Eventually he gave up sleeping in the brothels. Too often had he carried away on his flesh and in his clothing the biting torment infesting those beds and those who made their living in them. Bitterly Jonah remembered the cursed lice up at Rock Island, remembered how that prison vermin tortured a man so that he never really slept soundly, how a man was forced to make a truce with weary sleeplessness. Back then he had wished the lice would freeze to death simply to stop the incessant biting at his whiskers, down in his groin, across his unwashed scalp. Back in that death hold of a prison he scratched himself till he bled, and still the lice lived on. Vermin that moved from the dead men the guards dragged from the cells each morning, and migrated to the living still left in those cages of rotting humanity.
Squashing those painful, bitter memories, Jonah Hook sensed the warmth of the cactus juice spread from his belly, radiating out in spidering fingers of comfort, amazed that he already felt a lightness come to his forehead, his nose seemingly grown bigger. It always swelled on his face with the cactus juice. He hoped he would not suffer the cactus thorns before morning. Just get a bellyful of beans and some of that goat meat down—keep it down—then a night’s sleep. This could be one of those rare nights under a roof and out of the howling cold: small respite for a man who hadn’t been home for ten years.
Oh, he had gone back to Missouri, to the valley, to the cabin he had built for Gritta, of a time in sixty-seven. But Jonah would never count that as going home. Not with nothing there he could call home. Everything was gone, even the window glazing stole. He hadn’t stayed long.
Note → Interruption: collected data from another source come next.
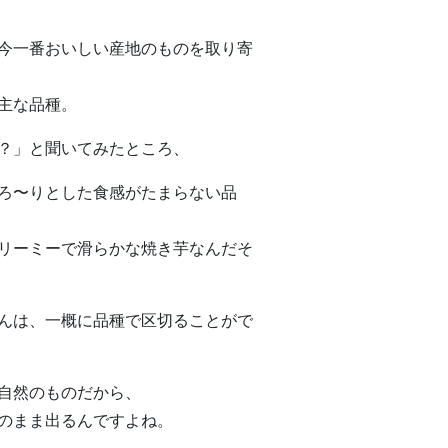
今一番おいしい産地のものを取り寄
主な品種。
？」と聞いてみたところ、
ろ〜りとした食感がたまらない品
リーミーで滑らかな焼き芋なんだそ
んは、一概に品種で区切ることがで
自然のものだから、
のまま出るんですよね。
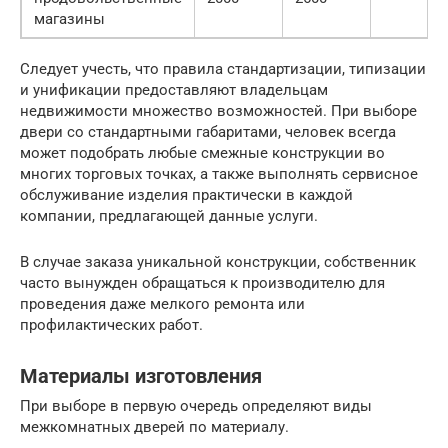
магазины
Следует учесть, что правила стандартизации, типизации
и унификации предоставляют владельцам
недвижимости множество возможностей. При выборе
двери со стандартными габаритами, человек всегда
может подобрать любые смежные конструкции во
многих торговых точках, а также выполнять сервисное
обслуживание изделия практически в каждой
компании, предлагающей данные услуги.
В случае заказа уникальной конструкции, собственник
часто вынужден обращаться к производителю для
проведения даже мелкого ремонта или
профилактических работ.
Материалы изготовления
При выборе в первую очередь определяют виды
межкомнатных дверей по материалу.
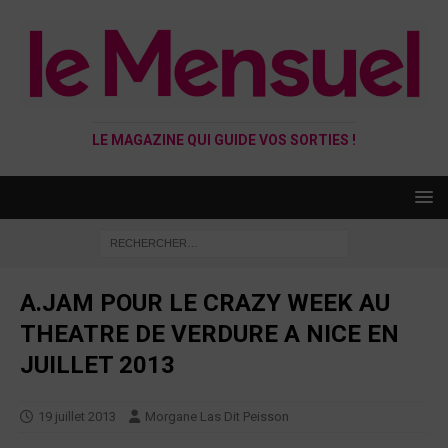
LE MAGAZINE QUI GUIDE VOS SORTIES !
A.JAM POUR LE CRAZY WEEK AU
THEATRE DE VERDURE A NICE EN
JUILLET 2013
19 juillet 2013
Morgane Las Dit Peisson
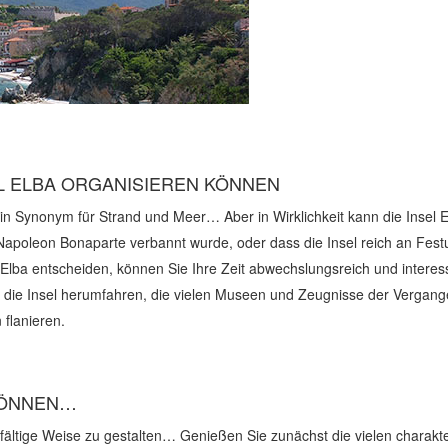
EL ELBA ORGANISIEREN KÖNNEN
 ein Synonym für Strand und Meer… Aber in Wirklichkeit kann die Insel 
 dem Napoleon Bonaparte verbannt wurde, oder dass die Insel reich an F
 Elba entscheiden, können Sie Ihre Zeit abwechslungsreich und interes
um die Insel herumfahren, die vielen Museen und Zeugnisse der Verga
flanieren.
KÖNNEN…
fältige Weise zu gestalten… Genießen Sie zunächst die vielen charakteri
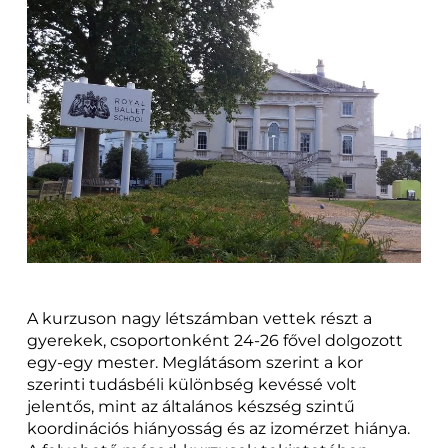
A kurzuson nagy létszámban vettek részt a
gyerekek, csoportonként 24-26 fővel dolgozott
egy-egy mester. Meglátásom szerint a kor
szerinti tudásbéli különbség kevéssé volt
jelentős, mint az általános készség szintű
koordinációs hiányosság és az izomérzet hiánya.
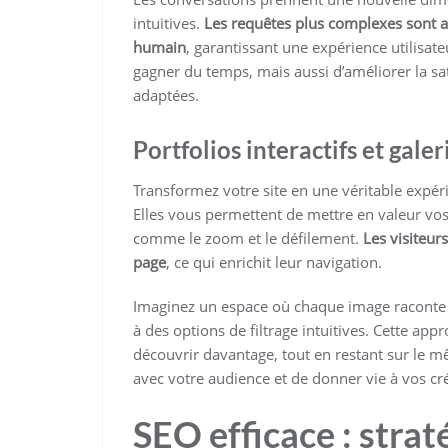
intuitives.
Les requêtes plus complexes sont 
humain
, garantissant une expérience utilisa
gagner du temps, mais aussi d’améliorer la sat
adaptées.
Portfolios interactifs et gale
Transformez votre site en une véritable expéri
Elles vous permettent de mettre en valeur vos 
comme le zoom et le défilement.
Les visiteur
page
, ce qui enrichit leur navigation.
Imaginez un espace où chaque image raconte u
à des options de filtrage intuitives. Cette appr
découvrir davantage, tout en restant sur le 
avec votre audience et de donner vie à vos cr
SEO efficace : stra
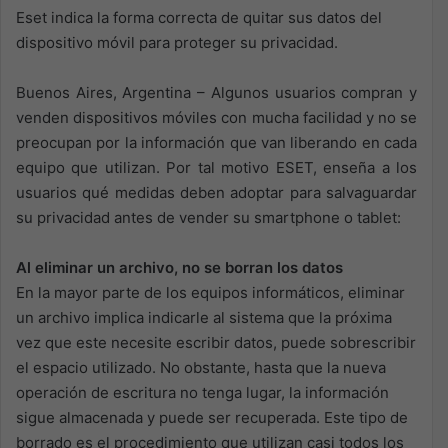
Eset indica la forma correcta de quitar sus datos del
dispositivo móvil para proteger su privacidad.
Buenos Aires, Argentina – Algunos usuarios compran y
venden dispositivos móviles con mucha facilidad y no se
preocupan por la información que van liberando en cada
equipo que utilizan. Por tal motivo ESET, enseña a los
usuarios qué medidas deben adoptar para salvaguardar
su privacidad antes de vender su smartphone o tablet:
Al eliminar un archivo, no se borran los datos
En la mayor parte de los equipos informáticos, eliminar
un archivo implica indicarle al sistema que la próxima
vez que este necesite escribir datos, puede sobrescribir
el espacio utilizado. No obstante, hasta que la nueva
operación de escritura no tenga lugar, la información
sigue almacenada y puede ser recuperada. Este tipo de
borrado es el procedimiento que utilizan casi todos los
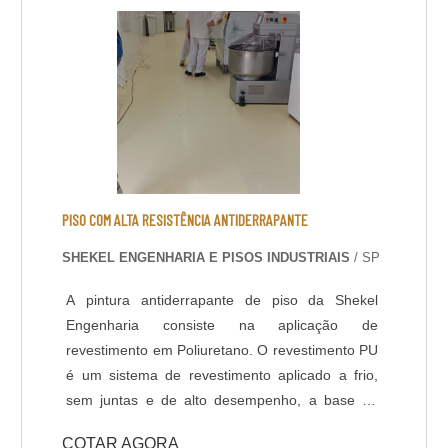
padrão de qualidade e que trazem exce....
PISO COM ALTA RESISTÊNCIA ANTIDERRAPANTE
SHEKEL ENGENHARIA E PISOS INDUSTRIAIS
/ SP
A pintura antiderrapante de piso da Shekel
Engenharia consiste na aplicação de
revestimento em Poliuretano. O revestimento PU
é um sistema de revestimento aplicado a frio,
sem juntas e de alto desempenho, a base de
Poliuréia híbrida ou alifática. Indicado para
COTAR AGORA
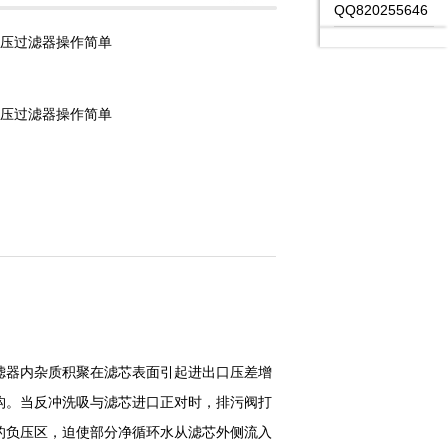
QQ820255646
C调压过滤器操作简单
C调压过滤器操作简单
滤器内杂质积聚在滤芯表面引起进出口压差增
构。当反冲洗吸与滤芯进口正对时，排污阀打
的负压区，迫使部分净循环水从滤芯外侧流入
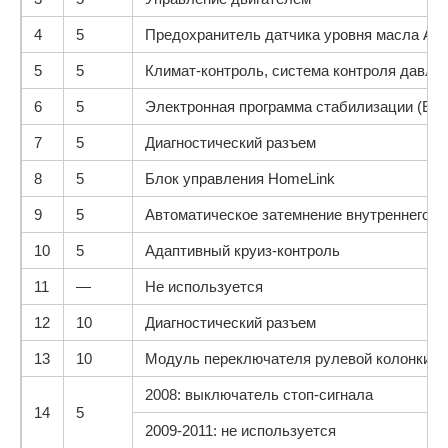
4
5
Предохранитель датчика уровня масла Ауд
5
5
Климат-контроль, система контроля давле
6
5
Электронная программа стабилизации (ESP
7
5
Диагностический разъем
8
5
Блок управления HomeLink
9
5
Автоматическое затемнение внутреннего з
10
5
Адаптивный круиз-контроль
11
—
Не используется
12
10
Диагностический разъем
13
10
Модуль переключателя рулевой колонки
2008: выключатель стоп-сигнала
14
5
2009-2011: не используется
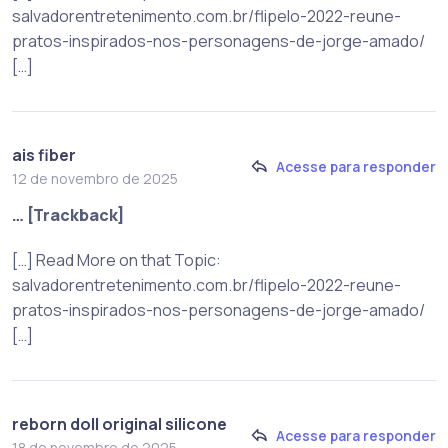
salvadorentretenimento.com.br/flipelo-2022-reune-
pratos-inspirados-nos-personagens-de-jorge-amado/
[…]
ais fiber
Acesse para responder
12 de novembro de 2025
… [Trackback]
[…] Read More on that Topic:
salvadorentretenimento.com.br/flipelo-2022-reune-
pratos-inspirados-nos-personagens-de-jorge-amado/
[…]
reborn doll original silicone
Acesse para responder
18 de novembro de 2025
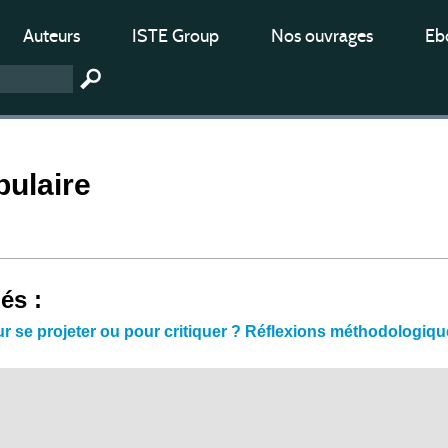
Auteurs
ISTE Group
Nos ouvrages
Ebo
pulaire
iés :
r se projeter ou pour critiquer ? Réflexions méthodologiq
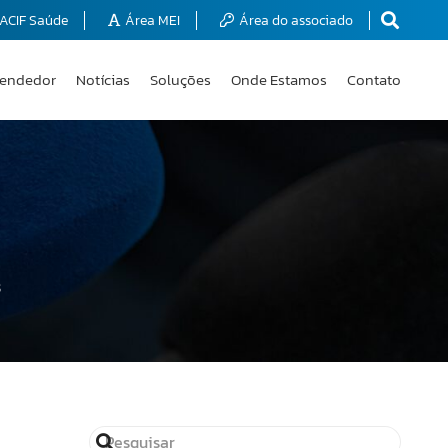
ACIF Saúde
Área MEI
Área do associado
endedor
Notícias
Soluções
Onde Estamos
Contato
8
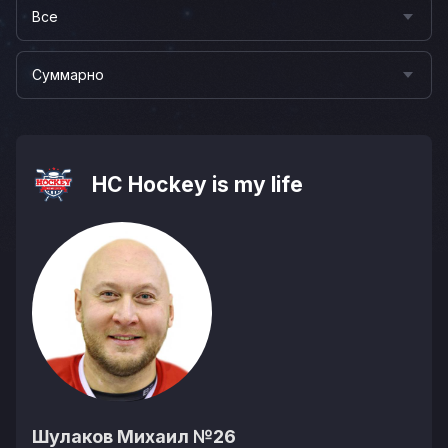
Все
Суммарно
НС Hockey is my life
Шулаков Михаил
№26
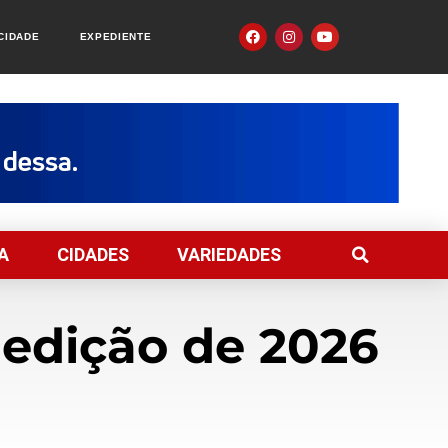
ACIDADE
EXPEDIENTE
A
CIDADES
VARIEDADES
 edição de 2026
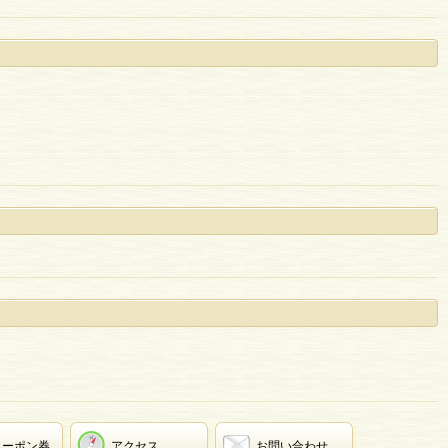
クーポン券
アクセス
お問い合わせ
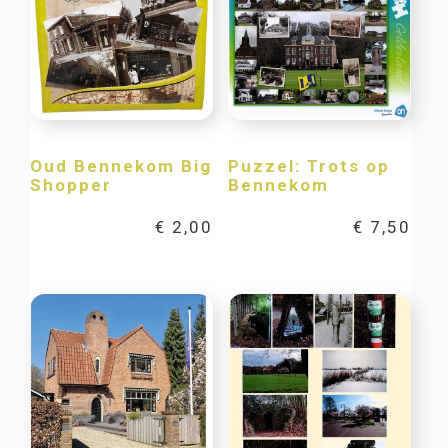
Oud Bennekom Big
Puzzel: Trots op
Shopper
Bennekom
€
2,00
€
7,50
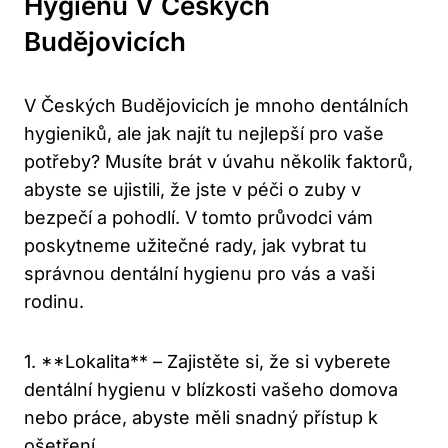
Hygienu V Českých
Budějovicích
V Českých Budějovicích je mnoho dentálních
hygieniků, ale jak najít tu nejlepší pro vaše
potřeby? Musíte brát v úvahu několik faktorů,
abyste se ujistili, že jste v péči o zuby v
bezpečí a pohodlí. V tomto průvodci vám
poskytneme užitečné rady, jak vybrat tu
správnou dentální hygienu pro vás a vaši
rodinu.
1. **Lokalita** – Zajistěte si, že si vyberete
dentální hygienu v blízkosti vašeho domova
nebo práce, abyste měli snadný přístup k
ošetření.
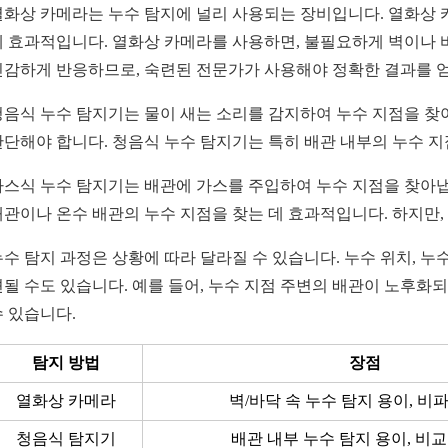
열화상 카메라는 누수 탐지에 널리 사용되는 장비입니다. 열화상 
데 효과적입니다. 열화상 카메라를 사용하면, 불필요하게 벽이나 
민감하게 반응하므로, 숙련된 전문가가 사용해야 정확한 결과를 얻
청음식 누수 탐지기는 물이 새는 소리를 감지하여 누수 지점을 찾
판단해야 합니다. 청음식 누수 탐지기는 특히 배관 내부의 누수 지
가스식 누수 탐지기는 배관에 가스를 주입하여 누수 지점을 찾아냅
배관이나 온수 배관의 누수 지점을 찾는 데 효과적입니다. 하지만,
누수 탐지 과정은 상황에 따라 달라질 수 있습니다. 누수 위치, 누
견될 수도 있습니다. 예를 들어, 누수 지점 주변의 배관이 노후
수 있습니다.
탐지 방법
장점
열화상 카메라
벽/바닥 속 누수 탐지 용이, 비
청음식 탐지기
배관 내부 누수 탐지 용이, 비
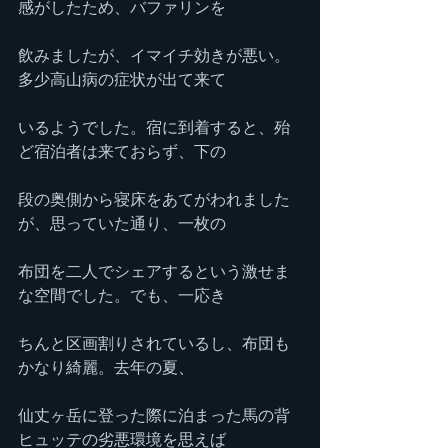
感がしたため、バファリンを
飲みましたが、イマイチ効きが悪い。
多少高山病の症状が出て来て
いるようでした。宿に到着すると、殆
ど宿泊者は来ておらず、下の
段の奥側から寝床をあてがわれました
が、思っていた通り、一枚の
布団を二人でシェアするという激せま
な空間でした。でも、一応き
ちんと区画割りされているし、布団も
かなり綺麗。去年の夏、
仙丈ヶ岳に登った際に泊まった馬の背
ヒュッテの劣悪環境を思えば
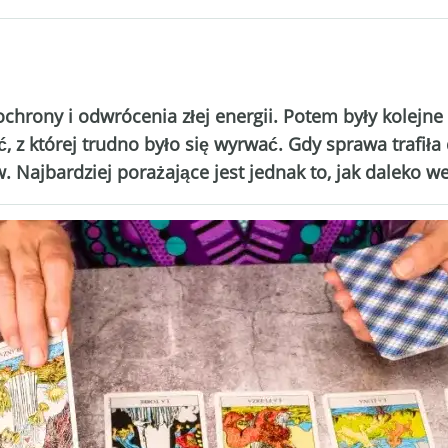
chrony i odwrócenia złej energii. Potem były kolejne 
 z której trudno było się wyrwać. Gdy sprawa trafiła d
ów. Najbardziej porażające jest jednak to, jak daleko w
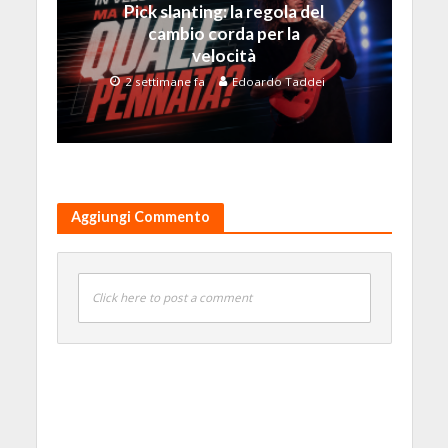
Pick slanting: la regola del
cambio corda per la
velocità
2 settimane fa
Edoardo Taddei
Aggiungi Commento
Click here to post a comment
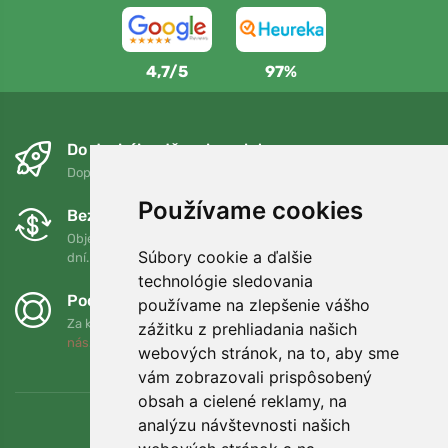
4,7/5
97%
Do druhého dňa a bezplatne
Doprava zadarmo pri objednávkach nad 75 EUR
Používame cookies
Bezplatná výmena a vrátenie tovaru
Objednávku môžete kedykoľvek vrátiť alebo vymeniť do 90
Súbory cookie a ďalšie
dní.
technológie sledovania
Podporujeme Trees.org
používame na zlepšenie vášho
Za každú objednávku zasadíme strom! Prečítajte si viac
O
zážitku z prehliadania našich
nás
.
webových stránok, na to, aby sme
vám zobrazovali prispôsobený
obsah a cielené reklamy, na
analýzu návštevnosti našich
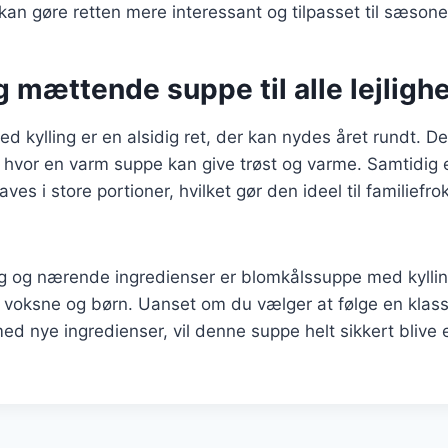
 kan gøre retten mere interessant og tilpasset til sæsone
 mættende suppe til alle lejligh
 kylling er en alsidig ret, der kan nydes året rundt. Den
 hvor en varm suppe kan give trøst og varme. Samtidig e
aves i store portioner, hvilket gør den ideel til familiefrok
g og nærende ingredienser er blomkålssuppe med kylling
de voksne og børn. Uanset om du vælger at følge en klassi
d nye ingredienser, vil denne suppe helt sikkert blive en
No, Jonah had been on this trail away from his family for ten years now come spring. Spring? If winter ever released its grip from this desert land.
Such different country from southwestern Missouri, different still from that heady richness of the Shenandoah Valley. Fleeing the land of the Mormons, they had kept their noses pointed south into the land of the Navaho in New Mexico Territory. For the most part the Navaho kept off by themselves and weren’t at all curious enough to cross the path of the two horsemen, perhaps content now that they were a defeated people not to know the mission of any sojourner.
Plunging farther still into the land of the sun, they marched past the feet of the emerald mountain peaks of Sierra de Tunecha and on to little clusters of the mud huts, where the jacales knotted around a common spring or well dug from the hardpan desert. Watering holes and villages with names that rang off the tongue: Bernalita and Corrales. Wandering farther east out of the mountains and onto the beginning of the great southern plains, they eventually turned back to the north again, sensing that their answers lay west of the Llano Estacado, on west of the Journada del Muerto itself, that high, hard-baked land the comancheros crossed in plying their profitable trade. The two horsemen rode on past the villages of Pacos and Vermilla, past Ojo de Nicolas and Salina de San Andres, stopping to ask for word at Joya and Cachilla and Albiquira.
Without fail Jonah gave voice to the same question that seemed to rise from the hope that some day would bring him the answer he sought.
Always he asked where a man might find the comancheros.
Instead, the poor folk of those little towns, gathered around the common spring or dusty square, would shrug, point off in a meaningless direction, and gaze back with passionless faces, their black eyes reflecting the glare of the bright sun, or shaded beneath the protection of straw hat brims. All about Jonah were the mouths that said nothing to help, the faces that hid even more.
“Just tell me where I can talk with comancheros who trade into Tejas,” he would plead in his halting Spanish.
And always the poor of those towns went back to their work at the stunted corn they watered frugally, driving their bleating sheep from one patch of burned grass to another beneath an omnipresent cloud of gray dust that turned pink, then orange, and finally red with every sunset. Smiling, these people apologized with their shoulders, sorry they could not be of any help to the sojourners.
Down at the settlement of Santa Fe they were told the nearby river would take them south into Mexico. Perhaps if there were no answers to be found up here, it was suggested, then south where the comancheros lived is where a man might go.
“What river?” he had asked.
One after another of the peons pointed. “That river.”